Din Felsefesi

İnanma, fenomen olarak insana özgüdür. Tarihin her döneminde ve her kültür düzeyinde varlığını sürdürerek günümüze kadar gelmiştir.

Gündelik hayatın içinde insanların niyet, tavır ve hareketlerini belirleyen bir değer olarak inanma, bir şeye inanmadan çok din kurumunun bildirdiklerine inanma ile daha ziyade anlam kazanmıştır.

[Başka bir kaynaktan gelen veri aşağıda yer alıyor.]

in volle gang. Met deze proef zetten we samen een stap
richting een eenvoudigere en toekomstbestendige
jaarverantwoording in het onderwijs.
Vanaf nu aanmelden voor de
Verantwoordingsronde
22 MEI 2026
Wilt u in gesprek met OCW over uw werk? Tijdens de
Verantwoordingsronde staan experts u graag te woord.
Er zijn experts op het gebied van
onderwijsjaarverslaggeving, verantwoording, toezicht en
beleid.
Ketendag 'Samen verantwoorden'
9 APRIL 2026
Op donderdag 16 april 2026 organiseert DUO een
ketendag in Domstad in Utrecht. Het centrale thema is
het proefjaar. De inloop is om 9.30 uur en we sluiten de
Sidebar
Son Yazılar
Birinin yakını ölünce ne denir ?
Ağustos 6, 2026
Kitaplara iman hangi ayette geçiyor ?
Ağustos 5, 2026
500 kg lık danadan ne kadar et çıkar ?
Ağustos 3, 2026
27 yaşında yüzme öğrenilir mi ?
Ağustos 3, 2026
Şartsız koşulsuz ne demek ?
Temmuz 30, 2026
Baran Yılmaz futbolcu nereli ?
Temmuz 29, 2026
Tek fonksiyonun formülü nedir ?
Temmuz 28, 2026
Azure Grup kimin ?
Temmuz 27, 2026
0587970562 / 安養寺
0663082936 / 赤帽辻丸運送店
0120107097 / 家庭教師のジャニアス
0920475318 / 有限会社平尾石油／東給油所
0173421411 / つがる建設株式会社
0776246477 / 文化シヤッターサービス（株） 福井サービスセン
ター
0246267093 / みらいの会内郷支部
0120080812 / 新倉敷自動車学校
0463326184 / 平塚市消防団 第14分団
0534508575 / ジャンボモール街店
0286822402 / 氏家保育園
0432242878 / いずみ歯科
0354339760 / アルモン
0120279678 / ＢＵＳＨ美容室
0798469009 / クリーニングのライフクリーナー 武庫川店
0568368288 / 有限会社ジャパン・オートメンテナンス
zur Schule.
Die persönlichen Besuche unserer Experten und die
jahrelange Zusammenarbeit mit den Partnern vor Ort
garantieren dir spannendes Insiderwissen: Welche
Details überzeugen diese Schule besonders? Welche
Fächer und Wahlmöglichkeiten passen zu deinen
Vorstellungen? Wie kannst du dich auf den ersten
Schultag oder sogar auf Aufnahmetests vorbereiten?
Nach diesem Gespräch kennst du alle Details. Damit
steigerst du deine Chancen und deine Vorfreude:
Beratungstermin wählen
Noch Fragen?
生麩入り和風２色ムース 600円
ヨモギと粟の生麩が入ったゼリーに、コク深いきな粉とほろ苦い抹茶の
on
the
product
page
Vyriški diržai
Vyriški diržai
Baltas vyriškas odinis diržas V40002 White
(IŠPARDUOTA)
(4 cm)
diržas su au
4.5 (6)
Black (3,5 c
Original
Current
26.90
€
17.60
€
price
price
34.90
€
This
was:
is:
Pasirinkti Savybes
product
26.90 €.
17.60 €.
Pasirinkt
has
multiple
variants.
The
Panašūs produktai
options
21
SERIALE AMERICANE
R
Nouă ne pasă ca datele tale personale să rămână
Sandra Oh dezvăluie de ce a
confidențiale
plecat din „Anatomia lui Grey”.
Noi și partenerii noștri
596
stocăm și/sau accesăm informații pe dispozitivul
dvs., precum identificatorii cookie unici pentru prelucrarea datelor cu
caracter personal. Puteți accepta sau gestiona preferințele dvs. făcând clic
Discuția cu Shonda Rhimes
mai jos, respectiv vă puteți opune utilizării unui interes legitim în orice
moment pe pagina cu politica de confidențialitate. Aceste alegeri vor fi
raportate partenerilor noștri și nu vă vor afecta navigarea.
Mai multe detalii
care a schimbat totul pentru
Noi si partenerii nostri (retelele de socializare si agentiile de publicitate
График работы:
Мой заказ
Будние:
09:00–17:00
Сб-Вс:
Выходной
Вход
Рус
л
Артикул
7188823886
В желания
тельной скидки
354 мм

Din de, felsefenin ilgilendiği, bilgi, bilim, ahlak vb. alanlar gibi bir başka alandır. Bu nedenle din felsefesi için “Din hakkında felsefi düşünmedir.” diyebiliriz. Bu tanım bize din hakkında aynı anda hem dinî anlayışla yüklü veya ateist hem de agnostik felsefi düşünceler olabileceği fikrini verir.

Felsefi düşünüş hakikatin / varoluşun yapısıyla ilgili sorulara cevap ararken farklı temellendirmelerle farklı sonuçlara ulaşarak aynı zamanda sorunlar da üretir. Buna karşılık din ve onda içerilmiş hâlde bulunan iman ise din felsefesine kaynaklık eden temel kavramlardır.

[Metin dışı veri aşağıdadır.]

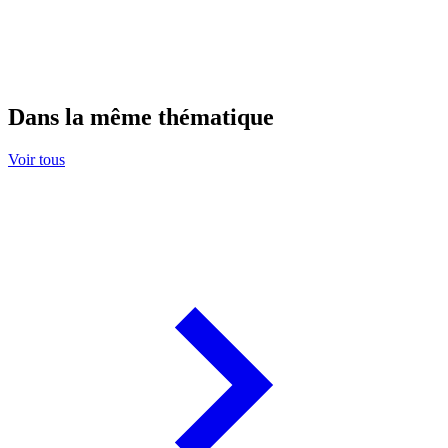
Dans la même thématique
Voir tous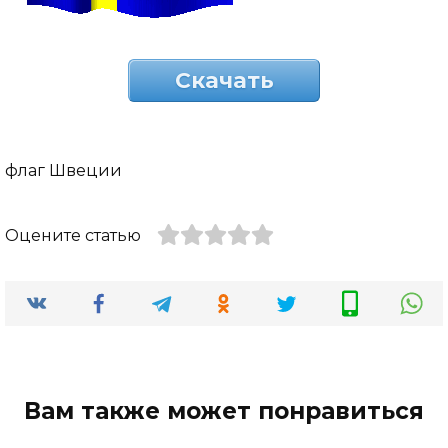
Скачать
флаг Швеции
Оцените статью
Вам также может понравиться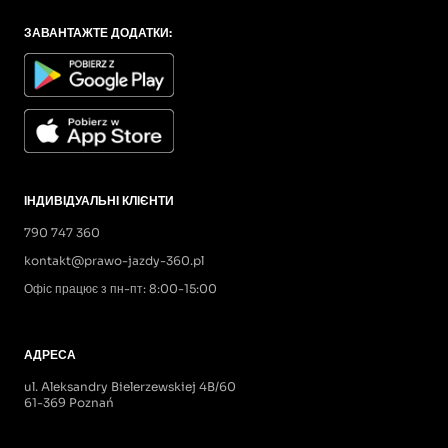
ЗАВАНТАЖТЕ ДОДАТКИ:
ІНДИВІДУАЛЬНІ КЛІЄНТИ
790 747 360
kontakt@prawo-jazdy-360.pl
Офіс працює з пн-пт: 8:00-15:00
АДРЕСА
ul. Aleksandry Bielerzewskiej 4B/60
61-369 Poznań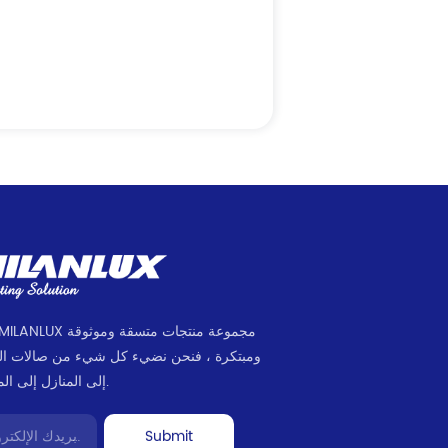
ومبتكرة ، فنحن نضيء كل شيء من صالات ا
إلى المنازل إلى المكاتب.
Submit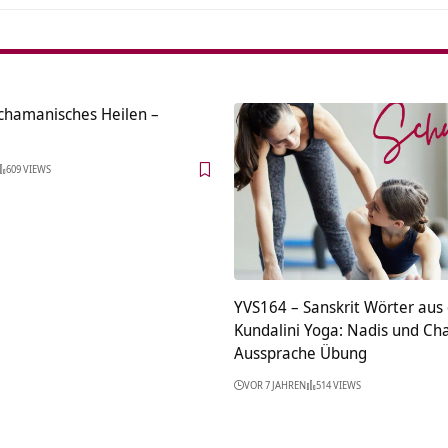
chamanisches Heilen –
609 VIEWS
YVS164 – Sanskrit Wörter au
Kundalini Yoga: Nadis und Ch
Aussprache Übung
VOR 7 JAHREN
514 VIEWS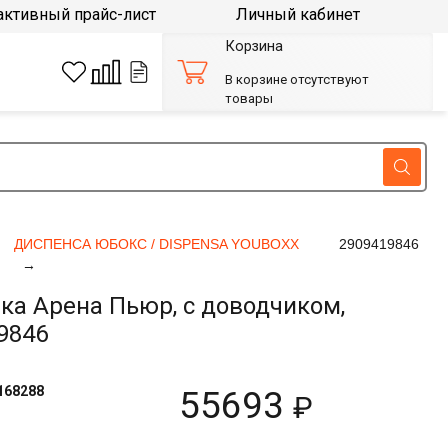
активный прайс-лист
Личный кабинет
Корзина
В корзине отсутствуют
товары
ДИСПЕНСА ЮБОКС / DISPENSA YOUBOXX
2909419846
а Арена Пьюр, с доводчиком,
9846
168288
55693
₽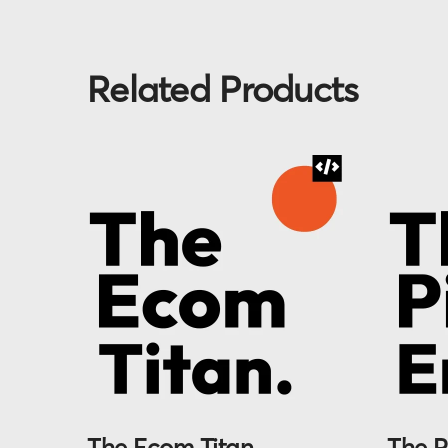
Related Products
The Ecom Titan
The P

Din felsefesinin amacı da yaşam hakkındaki hakikati arama çabasıdır. Bu açıdan din ve felsefe arasında farklılıklar vardır. Felsefe varlığın yapısı hakkında kendince hakikati açıklamaya çalışırken kavramları, din ise inanma kesinliğindeki sembolleri kullanır. Çünkü yaşam hakkında hakikati arama çabası din ve felsefece açık-seçik olsa da her biri için ilkesel düzeyde olduğu gibi pratikte de farklıdır.

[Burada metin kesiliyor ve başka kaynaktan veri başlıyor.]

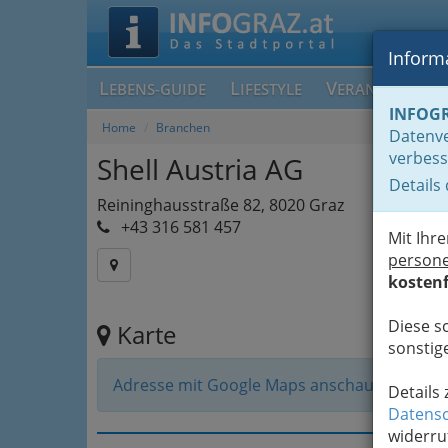
Informa
L
L
V
EBENS-GUIDE
IFESTYLE
ERANSTALTUN
INFOG
Home
Branchen
Datenve
verbess
Shell Austria AG
Details
Reininghausstraße 82, 8020 Graz
+43 316 581 457
Mit Ihr
person
kostenf
Diese s
Karte
sonstige
Adresse mit Google Maps anschauen
Details
Datensc
widerru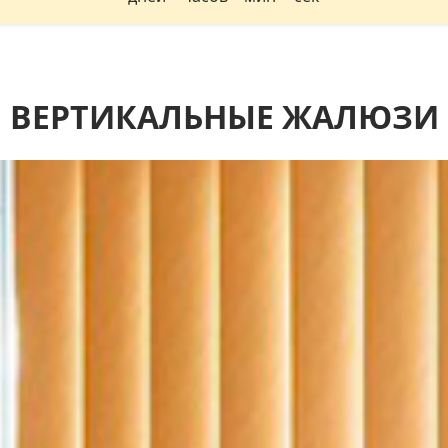
ВЕРТИКАЛЬНЫЕ ЖАЛЮЗИ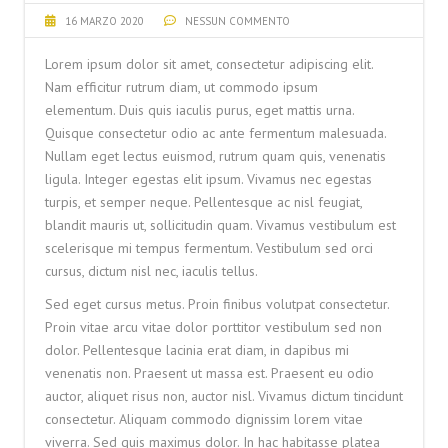
16 MARZO 2020
NESSUN COMMENTO
Lorem ipsum dolor sit amet, consectetur adipiscing elit.
Nam efficitur rutrum diam, ut commodo ipsum
elementum. Duis quis iaculis purus, eget mattis urna.
Quisque consectetur odio ac ante fermentum malesuada.
Nullam eget lectus euismod, rutrum quam quis, venenatis
ligula. Integer egestas elit ipsum. Vivamus nec egestas
turpis, et semper neque. Pellentesque ac nisl feugiat,
blandit mauris ut, sollicitudin quam. Vivamus vestibulum est
scelerisque mi tempus fermentum. Vestibulum sed orci
cursus, dictum nisl nec, iaculis tellus.
Sed eget cursus metus. Proin finibus volutpat consectetur.
Proin vitae arcu vitae dolor porttitor vestibulum sed non
dolor. Pellentesque lacinia erat diam, in dapibus mi
venenatis non. Praesent ut massa est. Praesent eu odio
auctor, aliquet risus non, auctor nisl. Vivamus dictum tincidunt
consectetur. Aliquam commodo dignissim lorem vitae
viverra. Sed quis maximus dolor. In hac habitasse platea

Bu bağlamda “Tanrı var mıdır?”, “Varsa nitelikleri kanıtlanabilir mi?”, “İman, inanç nedir?”, “Tanrıiman- insan ilişkisi nasıl kurulmalıdır?” sorularına tutarlı temellendirmelerle cevaplar aramaya çalışmak dine felsefe ile bakmak demektir. Dinin ise bu sorulara kesin cevapları zaten vardır.